2009年に誕生したウーバーは、スマホアプリを使ってハイヤーやタクシーなどを配車している。ライドシェアは2013年にアメリカで開始された。その後、既存のタクシー業界からの反発や摩擦を規制当局と起こしながらも、世界各地で少しずつ定着している。
日本のようにタクシーのサービスのレベルが高い国では、いわゆる「白タク」と呼ばれるライドシェアは普及しにくいかもしれない。しかし、既存のタクシーのサービスの質が高くなく、遠回りされたり、法外な料金を請求されたりするような国では、ライドシェアは便利なサービスになる。
筆者はマレーシアのクアラルンプールでウーバーに乗ったことがある。
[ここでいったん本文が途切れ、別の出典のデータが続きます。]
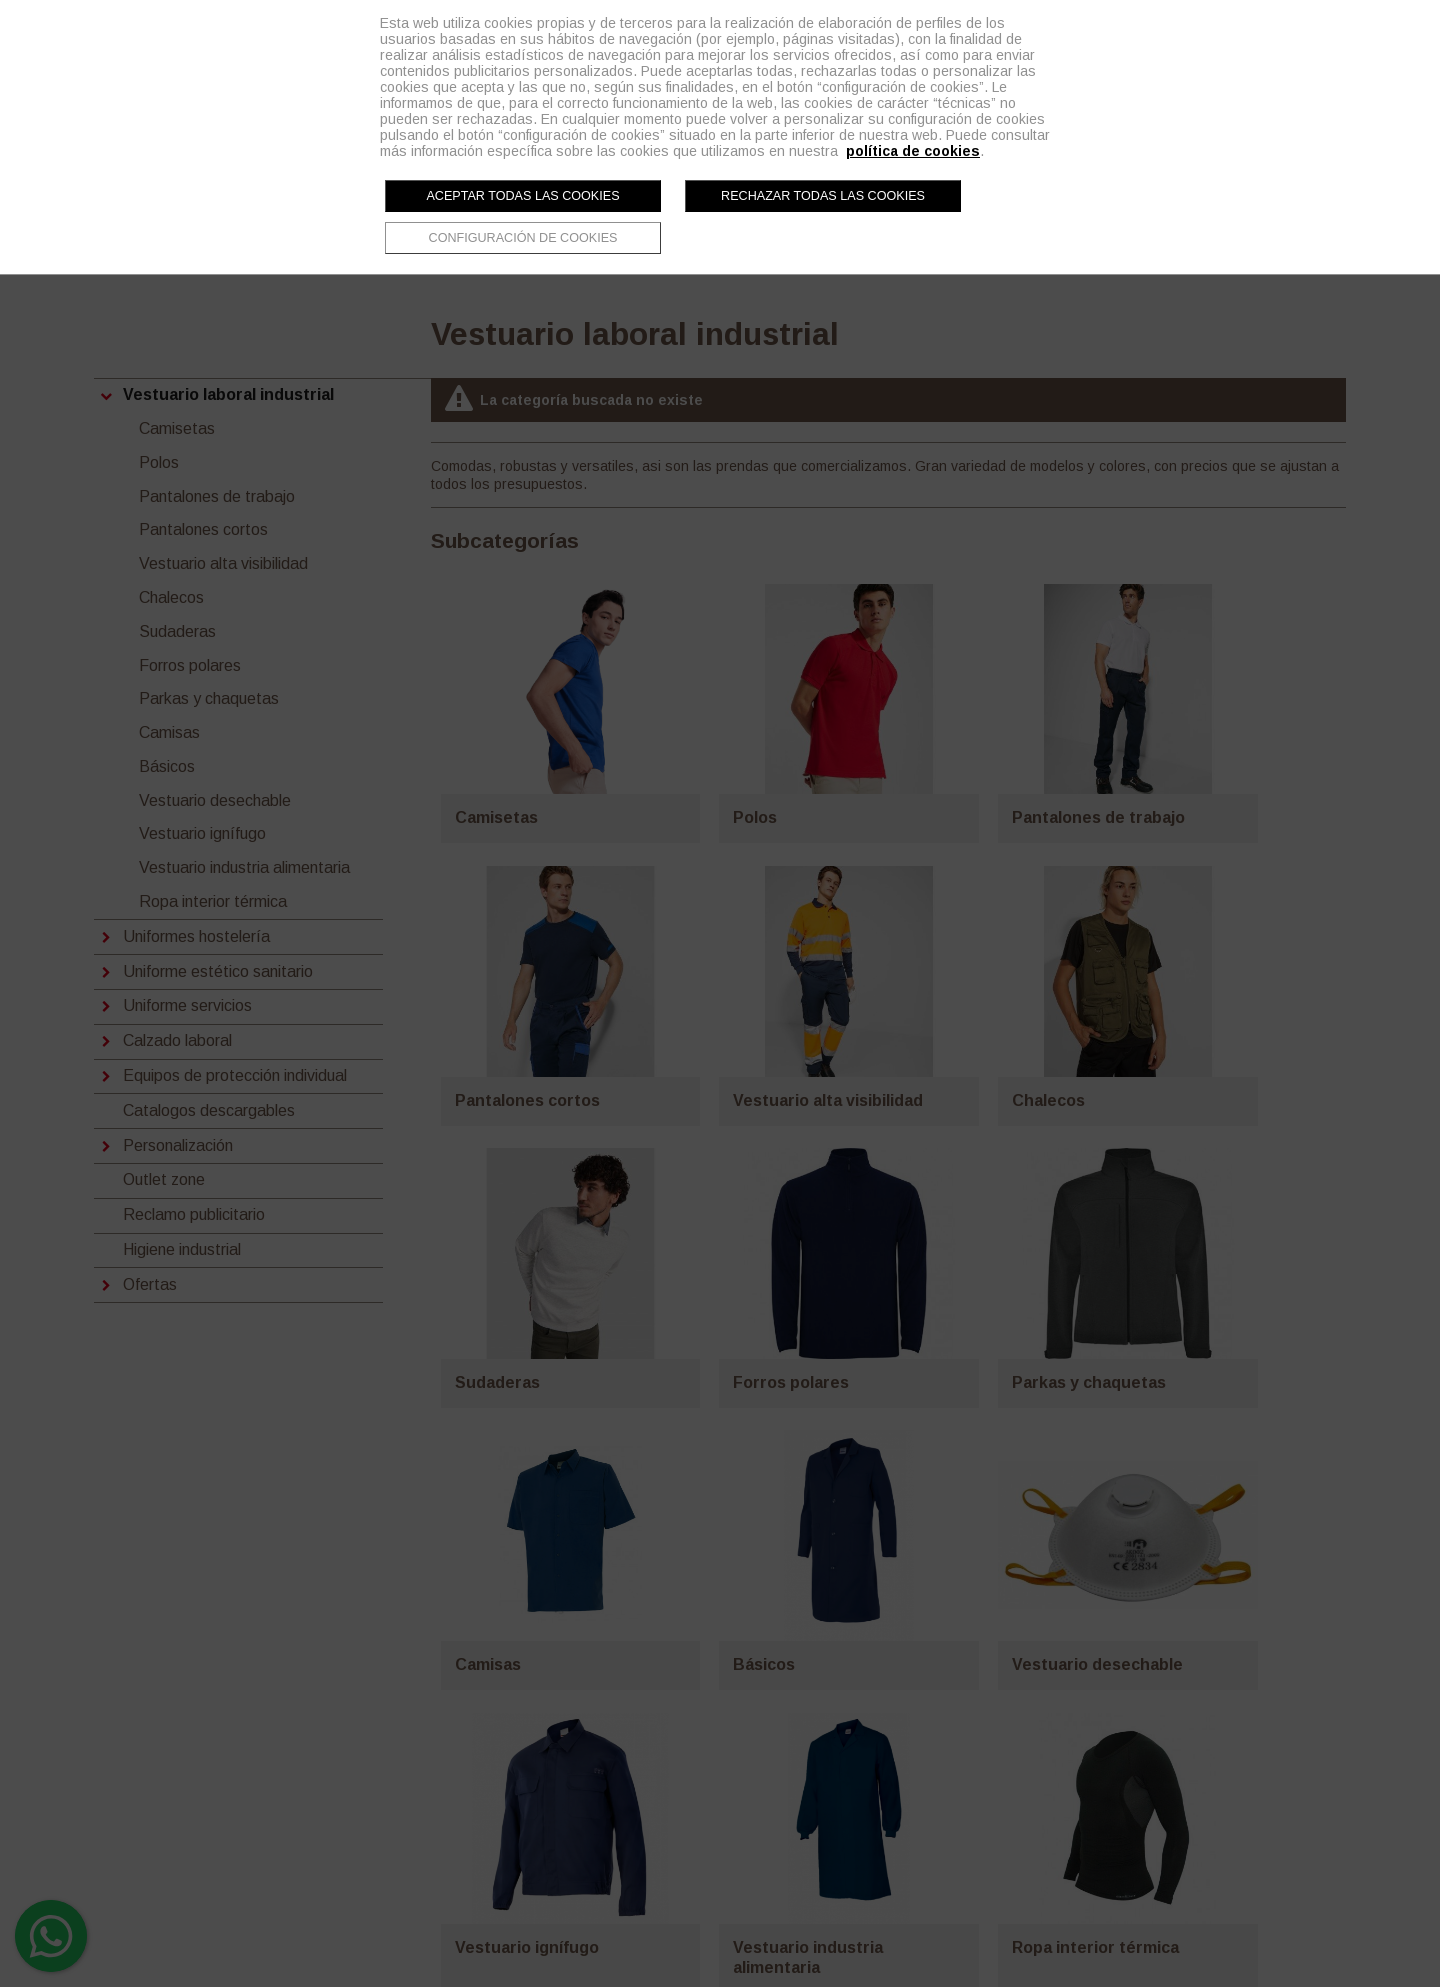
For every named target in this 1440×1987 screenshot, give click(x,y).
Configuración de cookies (523, 238)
現地では、タクシーは危険な乗り物だが、ウーバーで呼ぶ「白タク」は安全だという。不思議な現象だが、ウーバーの「白タク」に実際乗ってみて、なるほどと思った。
まず、料金は全てスマホのアプリに登録しているクレジットカード決済になるため、運転手と現金のやりとりがなく、安全である。次に、事前に料金が決まっており、安心である。さらに、事前に料金が決まっているため、遠回りされることがなく、法外な料金を請求されることもない。
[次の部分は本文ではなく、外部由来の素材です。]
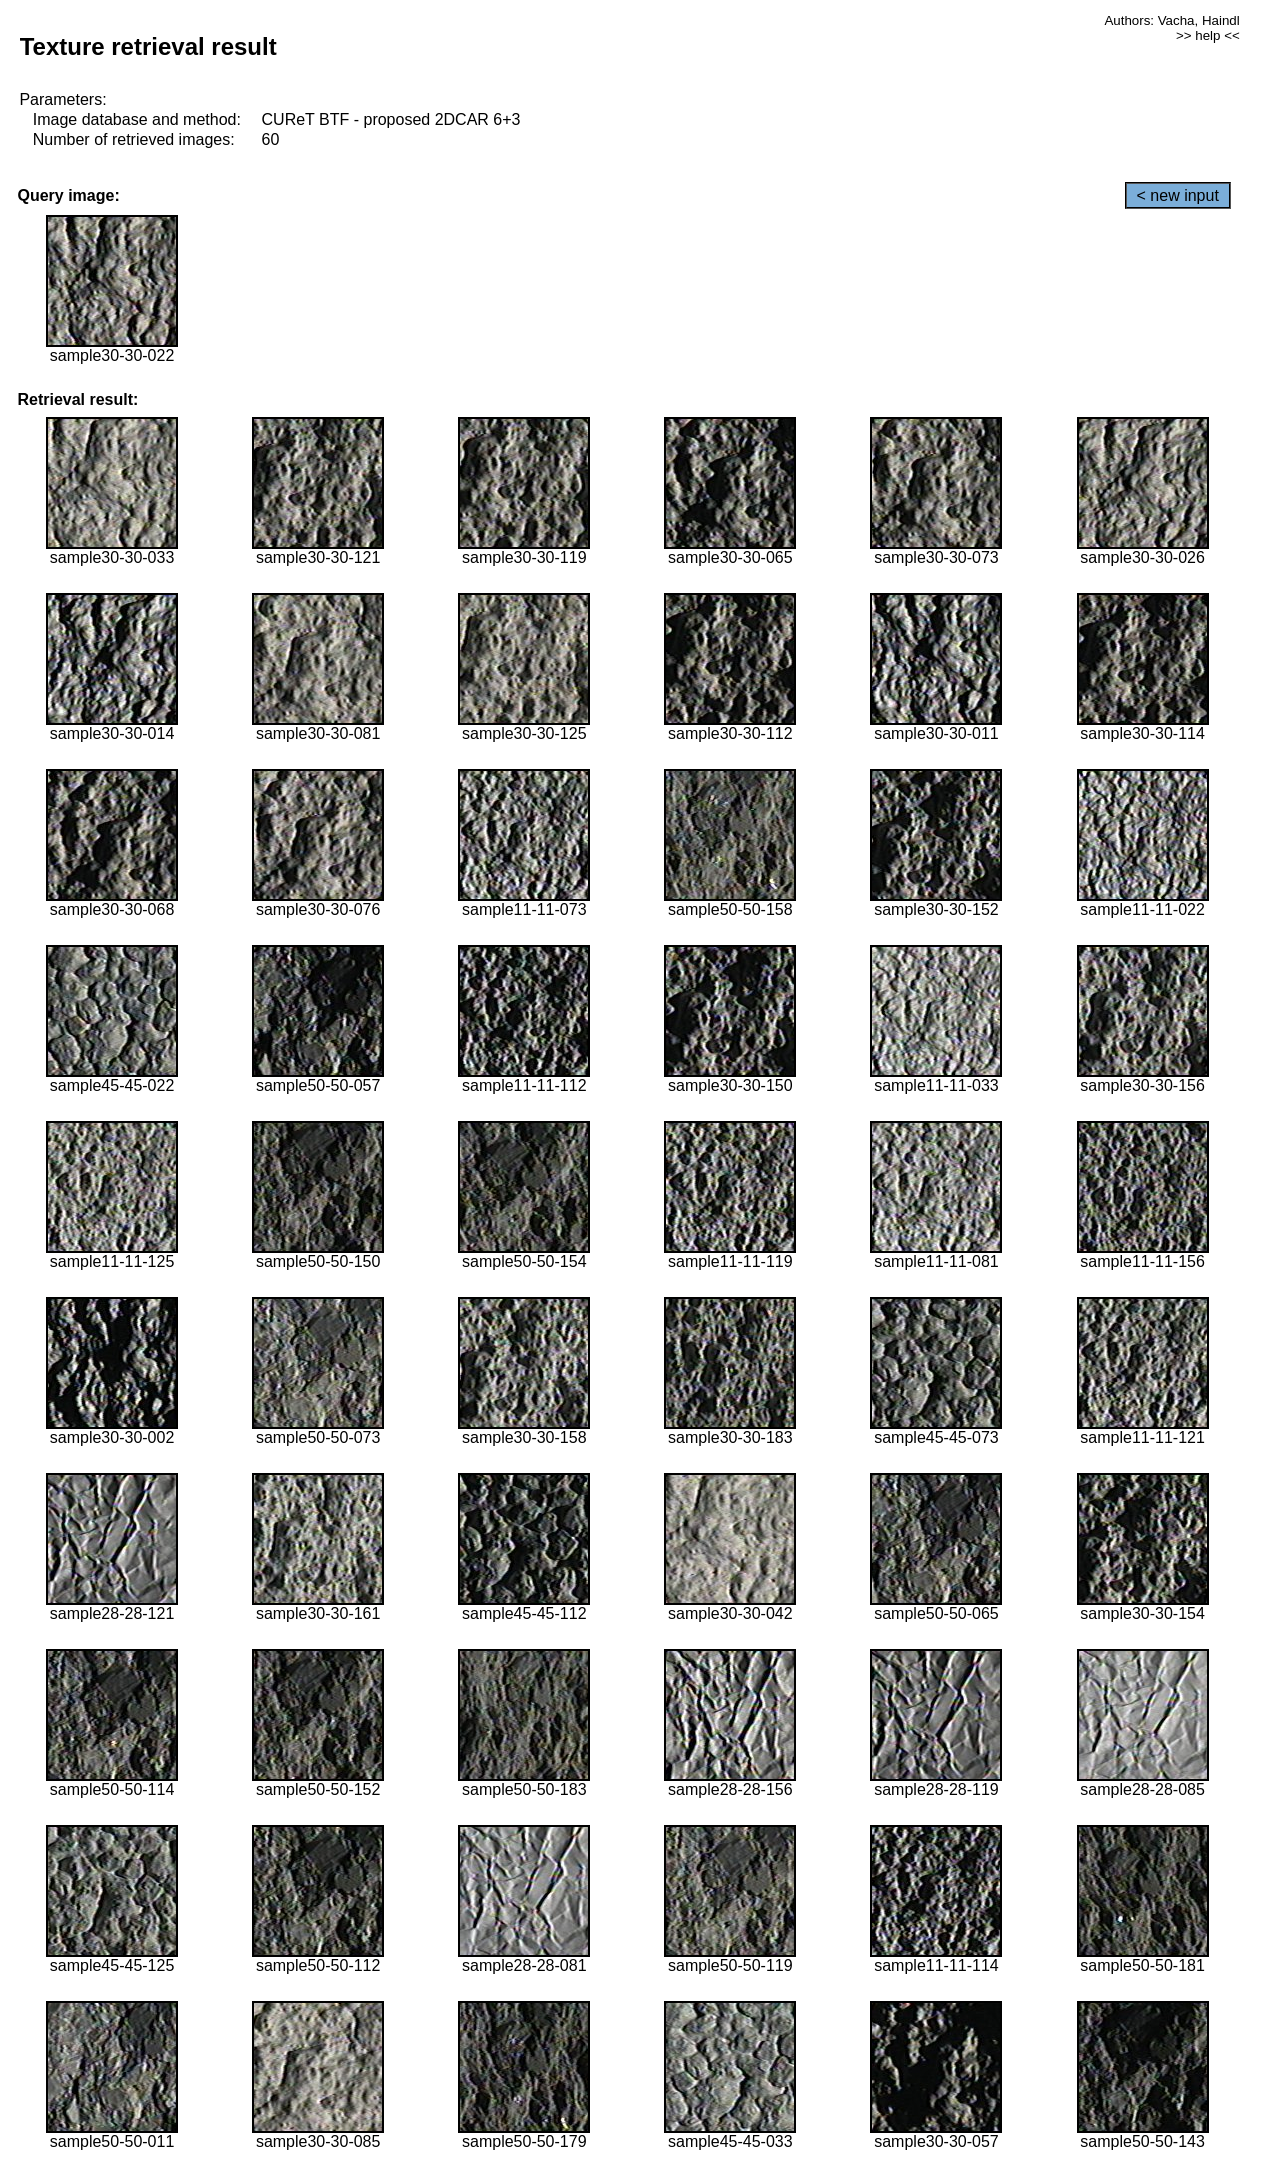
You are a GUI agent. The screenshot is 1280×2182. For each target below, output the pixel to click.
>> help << (1208, 35)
また、行き先は事前にアプリで指定できるため、運転手と言葉を交わす必要がない。車は指定の場所まで数分でやってきて、アプリで車のナンバーや種類、運転手の名前などが事前に分かるので、見つけて乗るだけ、である。目的地に着いたら、もちろん降りるだけ、である。
運転手に、ライドシェアって儲かるの?と聞いてみたのだが、自分は雇われているだけだから、との答えだった。つまり、車を持っている一般人が車を使わない時間に運転手を雇って、運転させて稼いでいるということである。
日本でも、シェアハウスやカーシェアリングが広まっており、「シェアリングエコノミー(経済圏)」は急速に広がっていると考えられている。その一つの形態として、ライドシェアが登場した。
滴滴出行がウーバー・チャイナを買収したことで、中国でのライドシェア市場は、それぞれのサービスが提携を強めていくのではないかと考えられている。
では、日本市場におけるライドシェアはどうなっていくのか。ライドシェアの普及と共に、滴滴出行とウーバー、両社の日本進出にも注目していきたい。